We highlight that due to the extraordinary nature of the judgment, on 7 April 2020, two of the affected legal practitioners launched an application for leave to appeal the judgment by Brauckmann AJ directly to the Supreme Court of Appeal of South Africa (the second highest Court in South Africa) on, among others, the basis that Brauckmann AJ–

  • Failed to afford them [the legal practitioners] a hearing before making an adverse finding and orders against them thus breaching their basic constitutional right to a fair trial and the simple tenet of natural justice.“; [Emphasis added];
  • Defamed the legal practitioners, “acted in bad faith, and in breach of his judicial oath of office“;
  • He solely intended to damage the applicants and ruin their reputation as advocate and attorney respectively and as officers of the Court.” [Emphasis added];
  • Delivered a judgment which attacked the integrity of the applicants and other practitioners when he was not called upon to do so, and when none of the issues and findings made by him were argued before him.”;
  • Impugned the integrity and reputation of the applicants [the legal practitioners] and other legal practitioners without any legal and factual basis.”; [Emphasis added]
  • …[W]as malicious in making the findings against the applicants as there was not single evidence before him to make such findings.”; [Emphasis added]
  • Failed to understand the basic principles of the law, and had no appreciation of the legal procedure and substantive law as evidenced by his findings.”; [Emphasis added] and
  • Demonstrated exceptional levels of incompetence and irrationality in the legal conclusions he reached in respect of the applicants, other legal practitioners and a flawed interpretation of the regulations.” [Emphasis added]

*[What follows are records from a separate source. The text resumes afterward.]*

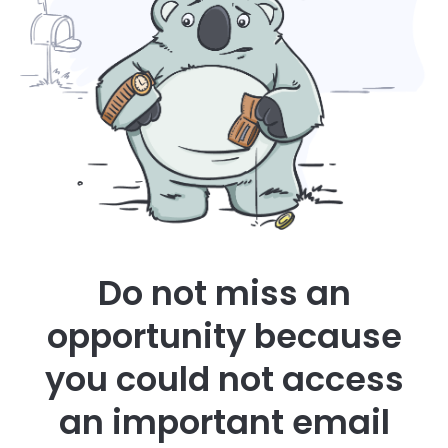
Do not miss an
opportunity because
you could not access
an important email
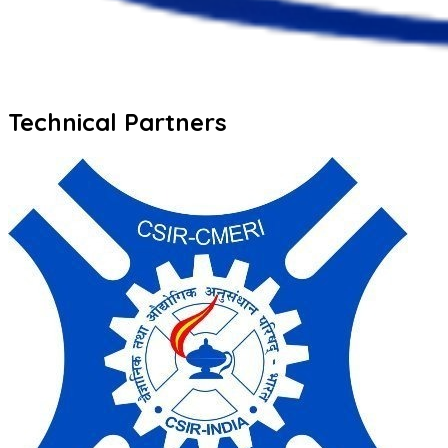
Technical Partners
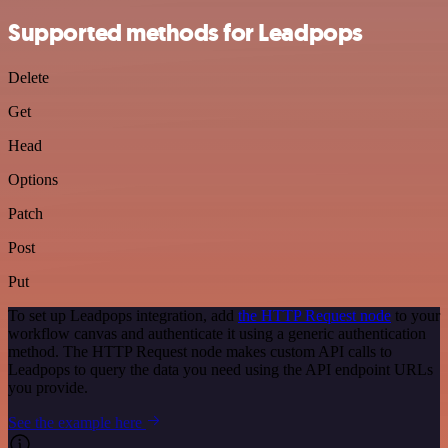
Supported methods for Leadpops
Delete
Get
Head
Options
Patch
Post
Put
To set up Leadpops integration, add
the HTTP Request node
to your
workflow canvas and authenticate it using a generic authentication
method. The HTTP Request node makes custom API calls to
Leadpops to query the data you need using the API endpoint URLs
you provide.
See the example here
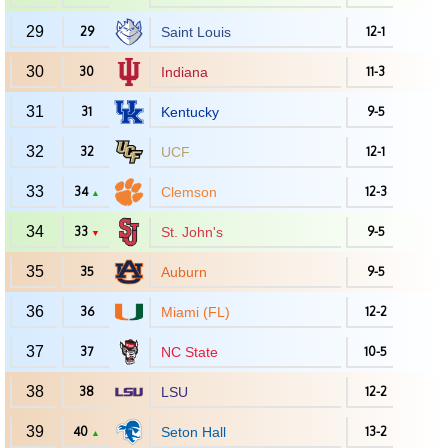
29
29
Saint Louis
12-1
30
30
Indiana
11-3
31
31
Kentucky
9-5
32
32
UCF
12-1
33
34
Clemson
12-3
▲
34
33
St. John's
9-5
▼
35
35
Auburn
9-5
36
36
Miami (FL)
12-2
37
37
NC State
10-5
38
38
LSU
12-2
39
40
Seton Hall
13-2
▲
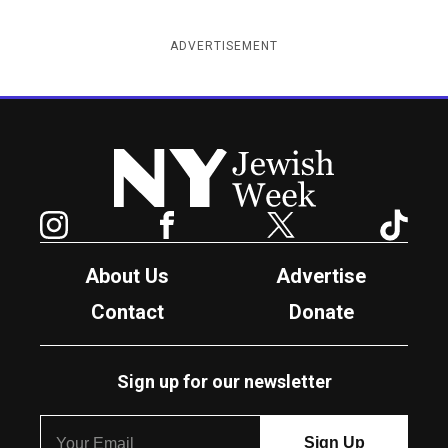
ADVERTISEMENT
New York Jewish Week
Instagram
Facebook
Twitter
TikTok
About Us
Advertise
Contact
Donate
Sign up for our newsletter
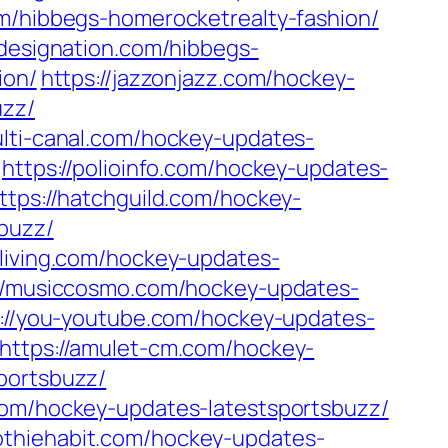
om/hibbegs-homerocketrealty-fashion/
cdesignation.com/hibbegs-
ion/
https://jazzonjazz.com/hockey-
uzz/
ulti-canal.com/hockey-updates-
https://polioinfo.com/hockey-updates-
ttps://hatchguild.com/hockey-
sbuzz/
nliving.com/hockey-updates-
://musiccosmo.com/hockey-updates-
://you-youtube.com/hockey-updates-
https://amulet-cm.com/hockey-
portsbuzz/
com/hockey-updates-latestsportsbuzz/
othiehabit.com/hockey-updates-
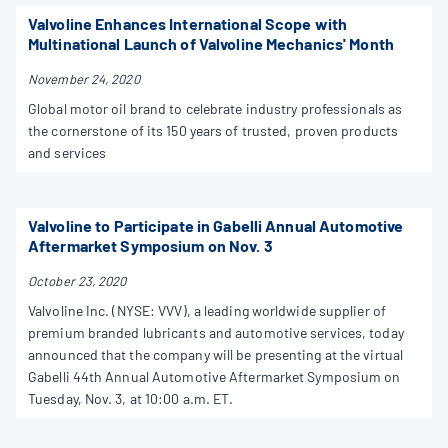
Valvoline Enhances International Scope with
Multinational Launch of Valvoline Mechanics' Month
November 24, 2020
Global motor oil brand to celebrate industry professionals as
the cornerstone of its 150 years of trusted, proven products
and services
Valvoline to Participate in Gabelli Annual Automotive
Aftermarket Symposium on Nov. 3
October 23, 2020
Valvoline Inc. (NYSE: VVV), a leading worldwide supplier of
premium branded lubricants and automotive services, today
announced that the company will be presenting at the virtual
Gabelli 44th Annual Automotive Aftermarket Symposium on
Tuesday, Nov. 3, at 10:00 a.m. ET.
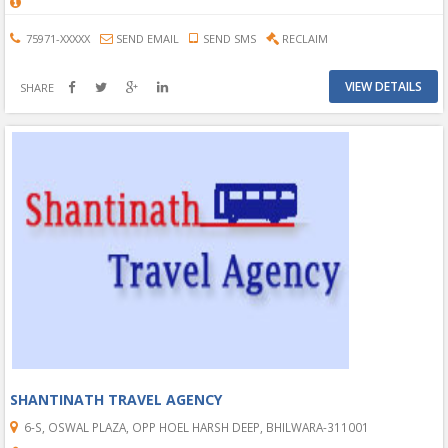
75971-XXXXX
SEND EMAIL
SEND SMS
RECLAIM
VIEW DETAILS
SHARE
SHANTINATH TRAVEL AGENCY
6-S, OSWAL PLAZA, OPP HOEL HARSH DEEP, BHILWARA-311001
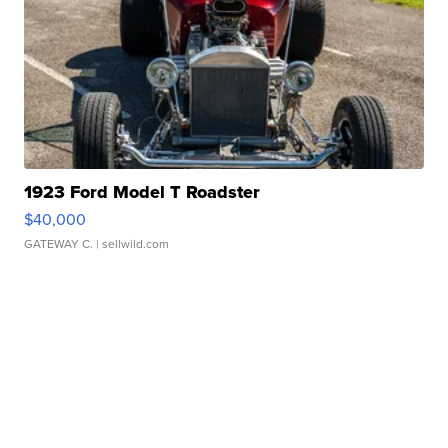
1923 Ford Model T Roadster
$40,000
GATEWAY C.
| sellwild.com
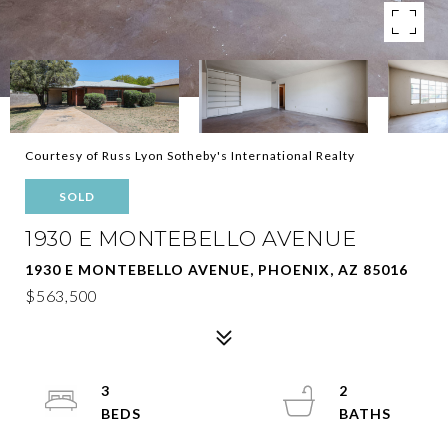
Courtesy of Russ Lyon Sotheby's International Realty
SOLD
1930 E MONTEBELLO AVENUE
1930 E MONTEBELLO AVENUE, PHOENIX, AZ 85016
$563,500
3
2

What does this mean for me?

The following are practical lessons from the Dr JS Moroka Municipality Matter for companies rendering essential services during the Lockdown Period–

  • each company must understand the full parameters of the Lockdown Directives and how they affect its business; 
  • if a company is involved in the provision of essential services or essential goods, that company must procure that it and its employees have all the necessary permits; 
  • those companies who contravene the Lockdown Regulations, including, without limitation, through registering as essential service providers when they are not, will face the full wrath of the judicial officers if caught;
  • the multiplicity of documents and related amendments regulating the Lockdown Period and the lack of clarity in the drafting of these documents will not excuse non-compliance; companies must seek legal advice; and 
  • there is acknowledgment that the Lockdown Period is disrupting the normal operation of businesses; however, this is not an excuse for non-compliance with the Lockdown Regulations which serve the public interest.